There were also battles in April between the Tubu and Arabs of the Qaddadfa and Awlad Sulayman tribes in Libya’s southwestern Oasis city of Sabha in April. Though the violence in Kufra was brought under control in March, tensions remained high between the Tubu and the Zuwaya, who claimed the Tubu were cooperating with their cross-border cousins in Chad to take control of important smuggling routes that pass illegal immigrants, cigarettes, drugs and various other types of contraband through Kufra from the African interior. In response to the tribal violence, Tubu military leader Isa Abd al-Majid Mansur revived the dormant Tubu Front for the Liberation of Libya, complaining that TNC militias and the Zuwaya sought to “exterminate” the Tubu (AFP, June 10). Abd al-Majid said the Tubu neighborhood in Kufra was shelled by the Libyan Shield Brigade on June 10 (El Moudjahid [Algiers], June 10; L’Expression [Algiers], June 10).
In mid-May, fighting broke out in the ancient Saharan city of Ghadames along the border with Algeria, some 600 km south of Tripoli. The conflict began over control of a desert checkpoint along a traditional smuggling route used by Tuareg tribesmen (al-Jazeera, May 16; Reuters, May 16). Nine people were killed in the fighting, including Libyan Tuareg leader Isa Talaly (Libya Herald, May 18). Local Tuareg have been at odds with local Arab tribes since the Tuareg were expelled from the city in September 2011 following allegations the Tuareg were supporting the late Libyan president Mu’ammar Qaddafi against rebel forces. TNC mediation efforts have been unsuccessful and local Arabs have burned the homes of Tuareg residents to prevent their return. Some Tuareg are planning to build a new settlement at the nearby Oasis of Dirj, while others remain across the border in Algeria, vowing to return to Ghadames (Libya Herald, April 7).

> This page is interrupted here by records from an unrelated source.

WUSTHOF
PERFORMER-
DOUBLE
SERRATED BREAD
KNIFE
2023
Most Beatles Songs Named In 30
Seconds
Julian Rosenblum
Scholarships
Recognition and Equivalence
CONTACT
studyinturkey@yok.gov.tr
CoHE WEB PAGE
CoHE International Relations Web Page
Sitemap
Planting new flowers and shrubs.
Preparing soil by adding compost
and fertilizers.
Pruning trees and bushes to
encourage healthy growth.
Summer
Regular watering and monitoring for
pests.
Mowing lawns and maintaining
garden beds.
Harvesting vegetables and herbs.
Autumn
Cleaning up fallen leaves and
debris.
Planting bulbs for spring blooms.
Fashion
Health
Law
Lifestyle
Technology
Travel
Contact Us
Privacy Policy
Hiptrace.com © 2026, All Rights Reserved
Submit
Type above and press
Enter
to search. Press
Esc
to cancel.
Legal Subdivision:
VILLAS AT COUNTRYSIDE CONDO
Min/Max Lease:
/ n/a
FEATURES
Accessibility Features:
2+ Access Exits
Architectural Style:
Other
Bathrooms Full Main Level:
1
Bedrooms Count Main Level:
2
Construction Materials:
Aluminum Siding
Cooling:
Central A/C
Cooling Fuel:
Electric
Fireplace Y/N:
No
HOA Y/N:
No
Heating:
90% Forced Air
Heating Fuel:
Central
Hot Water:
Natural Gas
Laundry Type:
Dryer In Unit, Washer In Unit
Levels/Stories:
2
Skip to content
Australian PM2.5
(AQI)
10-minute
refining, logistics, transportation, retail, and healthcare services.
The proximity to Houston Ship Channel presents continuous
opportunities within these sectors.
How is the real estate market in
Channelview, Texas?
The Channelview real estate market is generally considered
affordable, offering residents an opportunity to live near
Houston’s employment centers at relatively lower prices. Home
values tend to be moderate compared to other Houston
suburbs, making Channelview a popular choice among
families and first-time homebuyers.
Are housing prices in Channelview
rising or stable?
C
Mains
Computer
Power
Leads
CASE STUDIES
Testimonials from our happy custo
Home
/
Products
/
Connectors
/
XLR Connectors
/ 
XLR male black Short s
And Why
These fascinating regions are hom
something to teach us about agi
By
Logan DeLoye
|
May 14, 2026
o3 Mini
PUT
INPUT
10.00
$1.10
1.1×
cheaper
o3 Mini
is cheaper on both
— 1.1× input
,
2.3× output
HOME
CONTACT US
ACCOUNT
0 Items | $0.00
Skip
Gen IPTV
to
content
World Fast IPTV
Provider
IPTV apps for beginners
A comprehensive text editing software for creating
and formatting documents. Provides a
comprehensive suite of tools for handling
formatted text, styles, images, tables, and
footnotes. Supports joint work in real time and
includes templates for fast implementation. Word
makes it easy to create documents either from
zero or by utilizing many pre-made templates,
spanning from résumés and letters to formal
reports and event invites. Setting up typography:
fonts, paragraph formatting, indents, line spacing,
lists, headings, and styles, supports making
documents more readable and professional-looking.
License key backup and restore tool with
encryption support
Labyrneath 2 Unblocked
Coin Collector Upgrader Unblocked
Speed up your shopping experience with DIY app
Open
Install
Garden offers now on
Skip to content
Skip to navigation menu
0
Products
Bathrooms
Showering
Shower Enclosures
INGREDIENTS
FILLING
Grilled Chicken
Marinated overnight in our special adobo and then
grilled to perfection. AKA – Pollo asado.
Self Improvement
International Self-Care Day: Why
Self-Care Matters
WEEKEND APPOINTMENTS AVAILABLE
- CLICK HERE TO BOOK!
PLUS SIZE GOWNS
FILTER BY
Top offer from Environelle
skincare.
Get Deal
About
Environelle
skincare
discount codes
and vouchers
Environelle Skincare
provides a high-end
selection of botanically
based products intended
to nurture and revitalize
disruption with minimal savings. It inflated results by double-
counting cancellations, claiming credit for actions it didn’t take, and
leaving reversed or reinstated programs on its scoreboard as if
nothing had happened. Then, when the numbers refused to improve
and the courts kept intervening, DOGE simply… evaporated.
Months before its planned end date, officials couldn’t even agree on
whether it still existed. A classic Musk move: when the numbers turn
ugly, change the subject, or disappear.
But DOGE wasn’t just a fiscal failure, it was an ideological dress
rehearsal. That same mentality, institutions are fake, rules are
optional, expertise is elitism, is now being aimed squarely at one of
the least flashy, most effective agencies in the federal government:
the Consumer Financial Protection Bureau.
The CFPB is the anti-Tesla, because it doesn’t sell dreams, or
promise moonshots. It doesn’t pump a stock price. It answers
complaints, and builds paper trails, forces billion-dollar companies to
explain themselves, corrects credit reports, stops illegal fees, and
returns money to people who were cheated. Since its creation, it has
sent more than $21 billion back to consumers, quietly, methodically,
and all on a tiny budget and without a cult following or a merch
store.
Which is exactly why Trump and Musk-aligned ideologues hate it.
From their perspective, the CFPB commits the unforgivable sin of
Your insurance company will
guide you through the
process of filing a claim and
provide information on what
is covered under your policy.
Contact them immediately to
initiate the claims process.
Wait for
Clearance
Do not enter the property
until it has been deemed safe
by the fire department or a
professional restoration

The inability of both Libyan and Tunisian security forces to rein in rampant smuggling across their mutual border has forced the closure of the most important border crossing between the two nations in recent days. Libya’s TNC again turned to the Libya Shield Brigade to bring the situation under control at the Ras Jedir crossing point, where members of the Brigade forced out Libyan border police who are accused of assisting the smugglers (Libya Herald, June 10). Tunisian border guards complain they are forced to give way to Libyan smugglers who are highly armed with RPGs and automatic weapons (Reuters, May 2).
Smugglers on both sides of the border have become incensed with recent efforts to crack down on the illegal trade, leading to attempts to physically smash their way through the border with groups of as many as 150 vehicles at a time. Food from Tunisia is a major form of contraband, as is subsidized petrol from Libya and subsidized phosphates from Tunisia. Tunisian smugglers are known to resort to violence when their trade is interfered with by authorities. So deeply ingrained is smuggling in the border regions (which suffer otherwise from high unemployment), that the military was recently forced to fire into the air to subdue an angry mob in the southeastern town of Ben Guerdane unhappy with a new anti-smuggling campaign (TunisiaLive.net, May 14). Tunisia is now planning to build a fence along the border with Libya to halt the smuggling trade and the influx of illegal refugees (Libya Herald, June 3). South of Tunisia, Algerian authorities have recently arrested seven Libyans transporting two vehicles loaded with arms including assault rifles and Katyusha rockets. The arms were believed to be on their way to al-Qaeda elements (El Khabar [Algiers], June 12).
Arab Militia Checkpoint in Kufra Oasis
Egypt has become especially alarmed with the scale of smuggling along its border with Libya, where large quantities of arms have been intercepted, most of which are believed to be on their way to fuel a simmering insurgency in the Sinai Peninsula. Aggressive bands of smugglers are reported to have set fire to farms in Egypt’s western Siwa Oasis in retribution for local cooperation with security forces (Middle East News Agency [Cairo], May 10). Egyptian security forces have suggested the smuggling of arms may be funded by Iran in the hope of sparking a confrontation with Israel in the Sinai that could bring Egyptian and Israeli military forces into conflict (al-Sharq al-Awsat, May 9).
The collapse of internal security in Libya has also led to the smuggling of a new commodity – Roman-era antiquities which are found in abundance throughout Libya but are no longer protected by government security forces (The National [Abu Dhabi], May 28).